Days of Knights is a game played with miniature figures that covers period roughly from the Scottish Wars of Independence to the Italian Wars of the early 16th century. It is produced by Chipco Games and is available as a .pdf file via their website at sabersedge.com/chipco/dok.htm.
Chipco has just released a second edition of this ruleset. This review is of this new version.
Days of Knights is a fast-play ruleset, based around the element (here called a unit), rather than the individual figure. All units are based on 40mm x 40 mm (60x60 for 25mm) bases.
Each army also has a number of characters, which are based individually. There are two categories of characters; Major and Minor. Major characters, which are used to determine unit movement and can give morale and melee bonuses, include the King/General, Marshals (sub-generals), and Captains. Minor characters, which cannot influence movement, include Religious Personalities and Masters of Bow.
Essentially, a unit can only move straight forward (angling 45 degrees to either side) unless it has an attached Major Character. A Captain, for example, can affect the movement of a single unit, a Marshall can control a Battle and the King/General can lead anyone. This can lead to all sorts of problems if you don't have the required character available for a particular maneuver!
Unit demoralization is an important part of DOK. A demoralized unit cannot engage enemy and has its combat factor reduced by one. A double-demoralized unit also recoils from combat and/or shooting and cannot advance towards the enemy. A third demoralization results in the unit's destruction. However, each player has a chance to rally his demoralized units each turn by rolling a d10 and comparing the number to that unit's rally factor. If he makes the roll, the unit rallies and loses all demoralization markers. .
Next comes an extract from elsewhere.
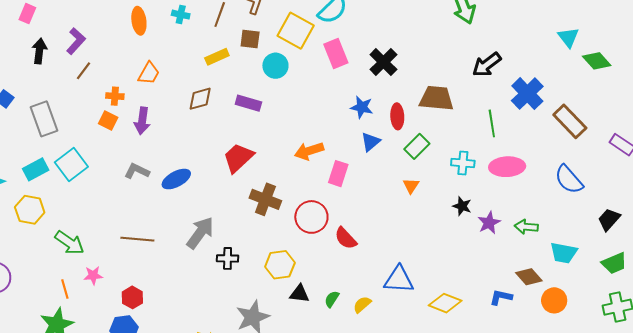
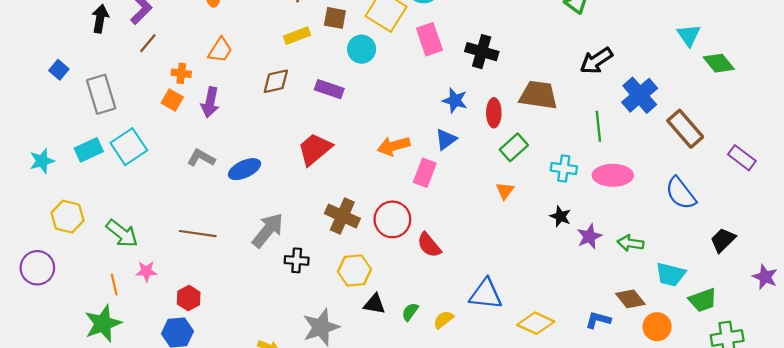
black cross: (383, 62) -> (482, 52), turned -32
blue triangle: (371, 142) -> (446, 139), moved
brown cross: (265, 199) -> (342, 216), moved
yellow hexagon: (30, 210) -> (67, 217), moved
green trapezoid: (614, 263) -> (703, 300), moved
Combat rules are simple and familiar to players of DB*. Each unit has a combat factor, to which are added any modifiers that may apply, and the roll of a ten-sided die. Higher score wins, with the loser either becoming demoralized or being destroyed. However, unlike DB*, there are no quick kills and no variation in outcome moves depending on unit type.
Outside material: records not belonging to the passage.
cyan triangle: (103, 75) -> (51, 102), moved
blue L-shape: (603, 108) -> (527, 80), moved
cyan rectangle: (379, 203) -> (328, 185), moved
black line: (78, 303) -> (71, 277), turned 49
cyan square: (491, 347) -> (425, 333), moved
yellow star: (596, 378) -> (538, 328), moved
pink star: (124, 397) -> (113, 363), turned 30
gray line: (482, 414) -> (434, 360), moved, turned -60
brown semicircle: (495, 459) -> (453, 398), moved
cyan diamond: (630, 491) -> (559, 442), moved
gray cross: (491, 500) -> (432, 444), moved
Heavy infantry units get support from those beside them, encouraging the player to use battle lines. Interestingly, longbow units can give support to other infantry units, but not to other longbow units, forcing to player to adopt a herce-like formation of alternating "bills and bows". Cavalry doesn't give nor receive support, encouraging players to deploy it separately from the foot.
To fire missiles, you total the number of firing units and roll a d10. The target is unaffected destroyed or demoralized. Some troops, such as dismounted knights and later-medieval plate-barded horse are less vulnerable to missile-fire than other units.
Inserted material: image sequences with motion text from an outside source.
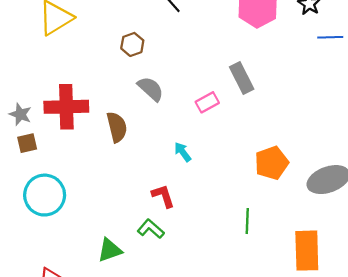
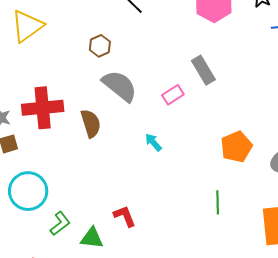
gray semicircle: (151, 89) -> (120, 86), size x1.4
red L-shape: (163, 196) -> (125, 216), moved
green L-shape: (151, 229) -> (60, 224), moved, turned 105
green triangle: (110, 250) -> (92, 238), turned 30

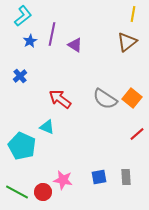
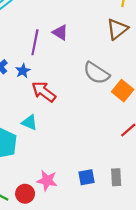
purple line: (52, 34) -> (35, 42), moved
blue star: (30, 41) -> (23, 71), moved
gray semicircle: (105, 99) -> (96, 73), moved

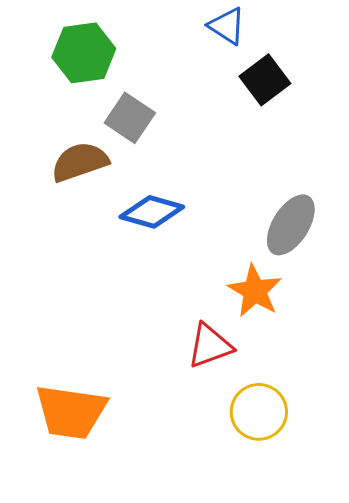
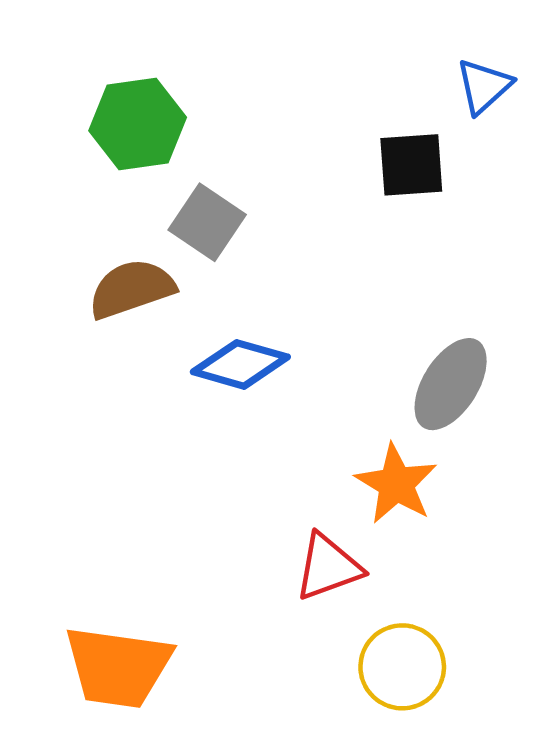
blue triangle: (227, 26) -> (484, 86), moved, turned 45
black square: (265, 80) -> (411, 165), turned 33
So, how is the new second edition different from the first?
Most of the basic game mechanics remain the same with perhaps the most radical change to the basic system being new combat factors for many unit types. Many units now have higher combat factors than before; while this may reduce the luck factor in combat, it also makes it tougher on those lower in the food chain, and all but ensures units like longbows will get thumped in combat.
Unit types have also been expanded. Longbows can, for example, take to the field as Longbows, Professional Longbows, English Expeditionary Force Longbows, or mixed in with a men-at-arms unit as a unit bowfire upgrade.
Optional rules cover such topics as Swiss pike blocks, later medieval artillery and Hussite War Wagons. There is also a new system for generating armies based on the types of units each character can bring as part of his retinue.
Minor irritants remain from the first edition. Foot knights cause panic just as do mounted cavalry, and crossbows are classified as infantry rather than as missile troops. The rather odd panic rules have been somewhat improved but still feel to me like a patched version of the original system when something different was really needed.
The physical quality of the rules is much improved with photos and easy-to-read lettering. The game is only available as a printable PDF file, which has become my medium of choice.
And the verdict?
Just as with the first edition, I find the game system still works surprisingly well. Characters are all-important, and must be in position to reorganize troops after combat, or to react to unexpected threats. Leaderless units become easy prey to the enemy.
However, I find I still prefer the first edition. DOK2 is a more finished product, which leaves less room for the scenario-specific tinkering I love to do. And while there is nothing intrinsically wrong with all the new chrome that has been added, I prefer to add my own chrome to the more basic system found in the first set. But those who prefer a more finished product may well find the new version to their liking.